Big name coaches pleased with the team’s efforts, coach says.
By Dillon Holloway
The Rangers’ regular season may be over, but the team is still determined to improve their skills on the hardwood.
The team spent their weekend engaged in a series of workouts at the National Association of Basketball Coaches Convention.
The convention ran March 29-April 2 inside the Henry B. Gonzalez Convention Center.
Rangers’ head coach Sam Casey attended the convention with 10 Ranger players, who participated in various coaching clinics before a packed Henry B. Gonzalez Convention Center crowd of coaches March 29-31.
James Ingram, head coach of Northeast Lakeview men’s basketball, also attended the event and had two Nighthawk’s players who participated in drills with the Rangers.
The association, also known as the NABC, holds the convention annually in conjunction with the NCAA Men’s Final Four according to the association’s website www.nabc.com/convention.
This year’s Final Four semifinal and championship games were March 31 and April 2 inside the Alamodome.
The NABC is recognized as the central governing authority for the game of basketball with nearly 5,000 coaches making up its membership, according to the association’s website www.nabc.com.
Forrest “Phog” Allen, former University of Kansas head coach, founded the NABC in 1927.
This weekend, the drills were conducted by basketball coaches who demonstrated techniques and plays for the coaches in attendance.
Ingram said the NABC Convention is attended by collegiate coaches from all levels of men’s and women’s basketball programs.
“Every team in the country has a coach or some kind of representation here,” he said.
Ingram said the convention is an opportunity for players involved in coach demonstrations to get looked at by bigger schools.
Coaches who led clinics included Flor Meléndez-Montañez, former Puerto Rican National Team head coach; Ben McCollum, Northwest Missouri State University head coach; Dana Altman, University of Oregon head coach; Carmen Maciariello, George Washington University assistant coach; and Bob Huggins, West Virginia University head coach.
Gregg Popovich, head coach of the San Antonio Spurs, delivered a lecture titled “Building and Sustaining a Culture of Excellence” March 30.
Popovich emphasized the importance of coaches getting to know players on a personal level and realizing there are things in life bigger than basketball.
Popovich said he does not possess a magical secret to winning; success comes from hard work and developing good habits.
“My drills are the same as your drills,” he said. “It’s not about X’s and O’s, it’s about habits.”
Criminal justice freshman Derek Miller, forward for the Rangers, said attending the NABC convention was better than he could have imagined.
“I loved the overall weekend, I think the team did as well. I think everyone loved it,” he said.
Miller said the team benefitted from the drills and were able to pick up the new plays quickly.
“Some of those drills we don’t do. So, they could be very useful with our offensive and defensive sets,” he said. “Everyone was picking them up really easily.
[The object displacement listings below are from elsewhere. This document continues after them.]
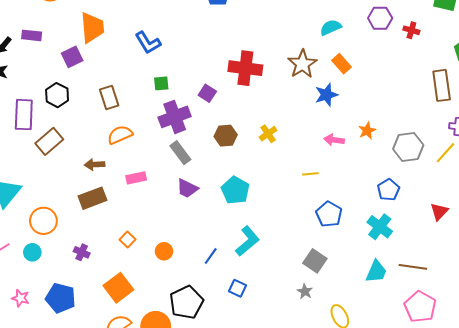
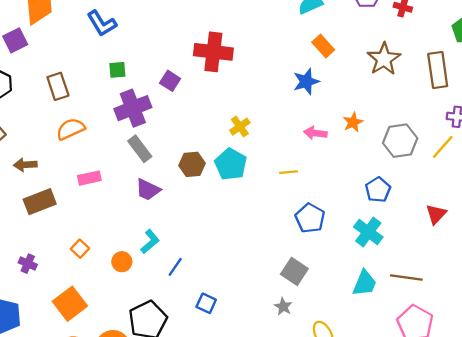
brown star: (302, 64) -> (384, 59), moved
brown hexagon: (226, 136) -> (192, 164), moved
brown arrow: (95, 165) -> (25, 165), moved
cyan pentagon: (235, 190) -> (231, 164), moved
cyan L-shape: (247, 241) -> (150, 242), moved, size x0.7

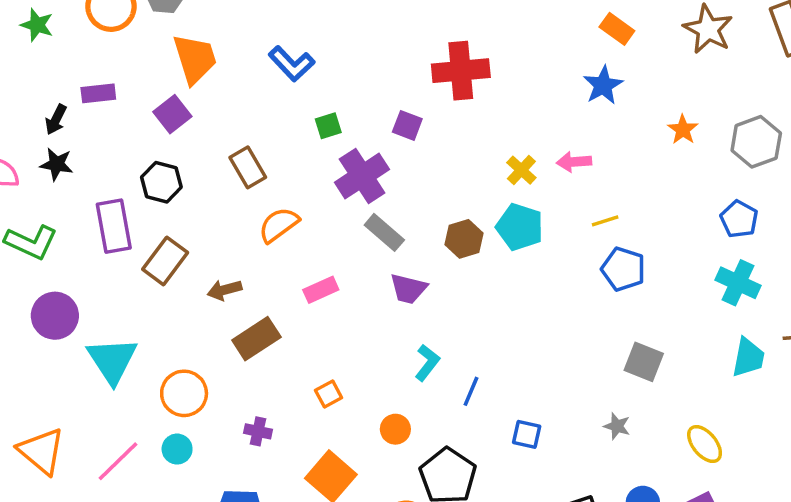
pink arrow: (315, 133) -> (574, 162), moved
blue pentagon: (310, 218) -> (623, 269), moved
orange square: (80, 249) -> (329, 394), turned 30
orange circle: (122, 262) -> (395, 429), moved
gray star: (283, 306) -> (617, 426), moved

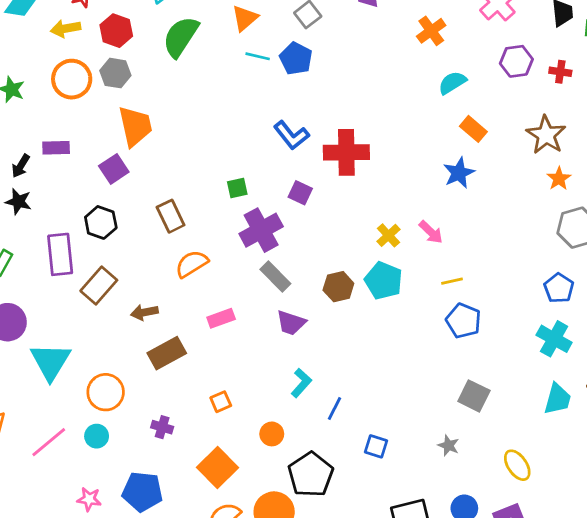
blue L-shape: (292, 64) -> (291, 135), moved
orange star: (683, 130) -> (559, 179), moved
pink arrow: (574, 162) -> (431, 232), turned -136

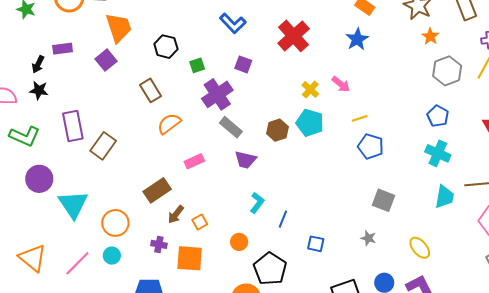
red cross: (346, 152) -> (294, 36), moved, turned -36
black hexagon: (101, 222) -> (166, 47), moved
brown arrow: (144, 312) -> (176, 214), moved, turned -36
orange square: (217, 467) -> (190, 258), moved, turned -36

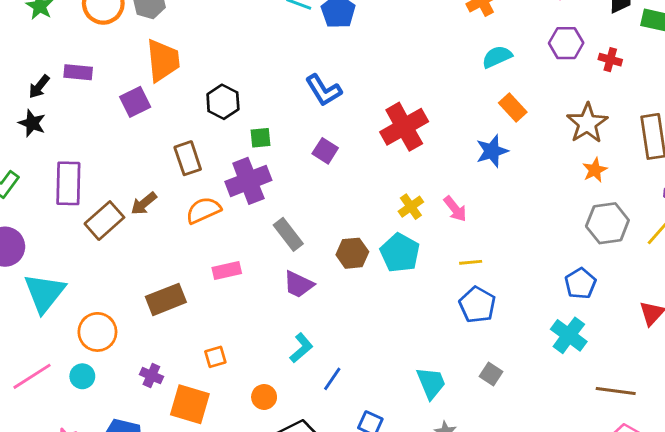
purple cross: (217, 94) -> (248, 181), moved
cyan trapezoid: (444, 197) -> (431, 383), moved, turned -45
gray square: (383, 200) -> (491, 374), moved, size x0.7
brown arrow: (176, 214) -> (144, 203), moved

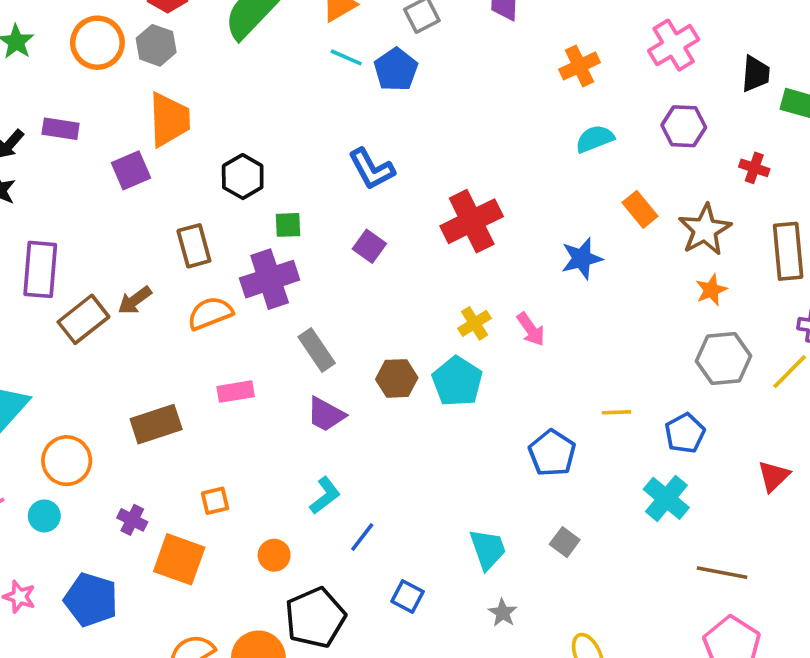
red cross: (610, 60) -> (754, 168), moved
orange rectangle: (513, 107) -> (640, 209), moved
yellow line: (471, 262) -> (616, 412), moved

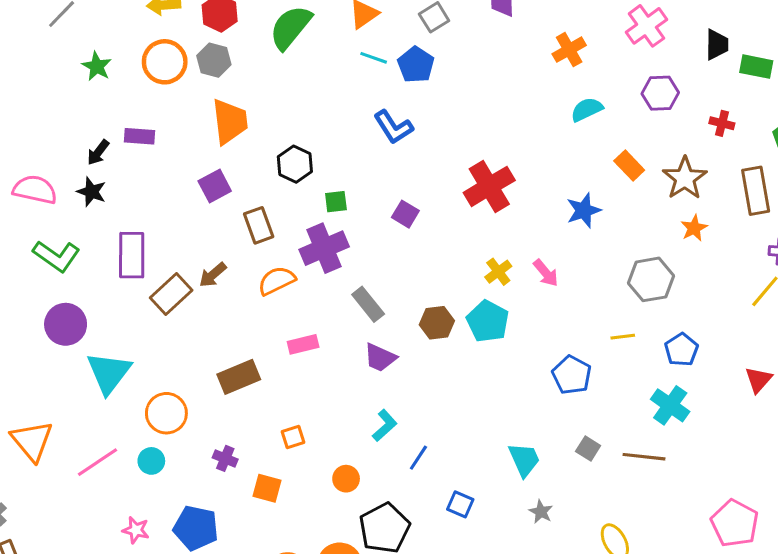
blue L-shape: (372, 169) -> (393, 127), moved
purple square: (131, 170) -> (215, 186), moved
gray hexagon: (724, 359) -> (651, 279), moved
orange square: (179, 559) -> (267, 488), size x0.7
brown line: (722, 573) -> (644, 457), moved

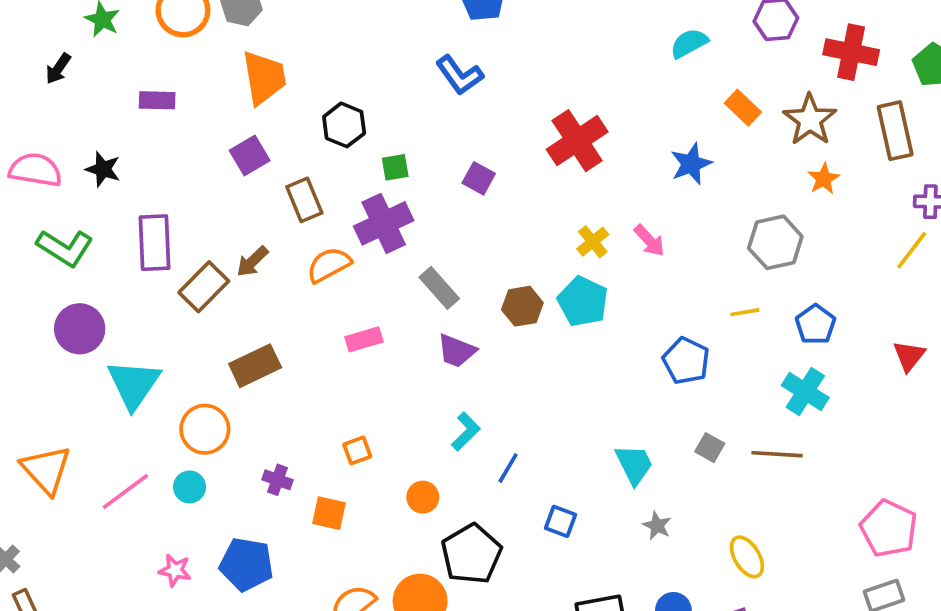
red cross: (722, 123) -> (851, 52), size x1.8
black arrow: (98, 152) -> (58, 69), moved
brown rectangle: (239, 377) -> (255, 366), moved

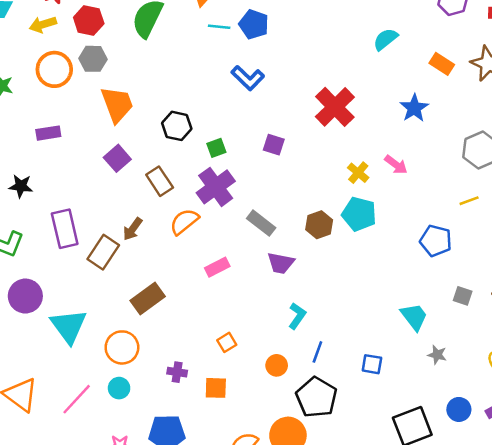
cyan semicircle: (689, 43) -> (385, 39), moved
blue line: (508, 468) -> (317, 352), moved

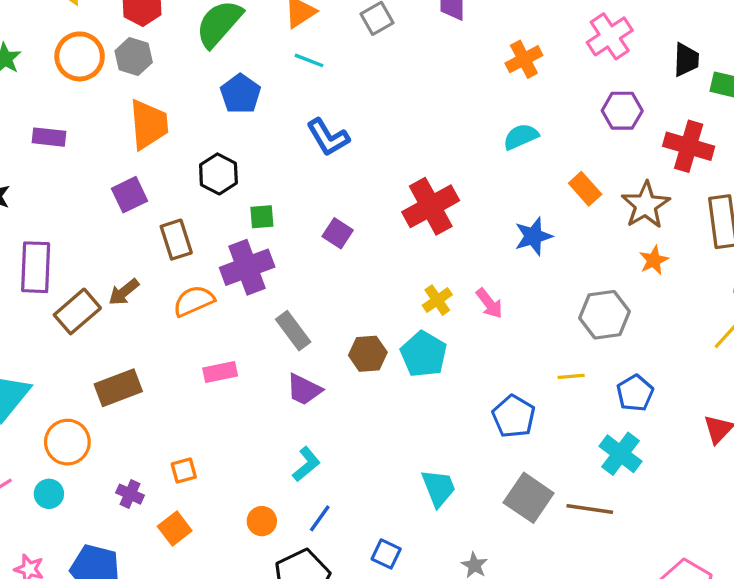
blue pentagon: (254, 24) -> (240, 94), moved
gray square: (463, 296) -> (529, 498), size x1.8
cyan trapezoid: (414, 317) -> (439, 488), moved
orange square: (227, 342) -> (184, 471), moved
orange square: (216, 388) -> (175, 529), turned 35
With the Oregon coach, Dana Altman, we only had 10 minutes to go through his offense and we picked it up in 10 minutes.”
Altman had the Rangers run Oregon’s offensive sets, which include multiple cuts to the basket and post-up plays.
Casey, who is a member of the NABC, contacted Thom McDonald, the recruiting coordinator of Championship Productions, during this college’s spring break to inquire about the team participating.
“I heard they were looking for a team to use for the demonstrations so I made it pretty clear that ‘hey, we’re interested,’” he said.
Championship Productions produces instructional videos and DVDs for coaches, parents, and athletes according to the company’s website www.championshipproductions.com.
The drills and clinics at the NABC Convention were filmed and will be sold by the company, Casey said.
Casey said the team was able to attend the convention free of charge save for the cost of transportation covered by this college.
The transportation cost was about $210 for all three days plus the cost of gas, Casey said.
Casey said it was tough to pick a favorite clinic from the weekend but highlighted Maciariello, who was a last-minute replacement at the convention, leading a clinic called “It Starts with the Feet.”
Maciariello focused on foot work and strategies for driving the ball into the paint.
“We want our feet to eat,” Maciariello said to the clinic. “We always want more.”
Casey said he appreciated Maciariello’s positivity, high energy, attention to detail and desire to get all of the Rangers involved.
“He made sure to utilize every single one of our guys so no one really missed out,” Casey said.
“That’s no one’s fault when that happens because they’re asked to speak on certain topics so sometimes you only need five guys, but he made a point to get everyone involved.”
Casey said he received positive feedback from convention organizers and coaches on the Rangers work ethic and professionalism during the clinics.
“I think the word is out now that San Antonio College has a basketball team and they work hard when they’re on the court,” he said.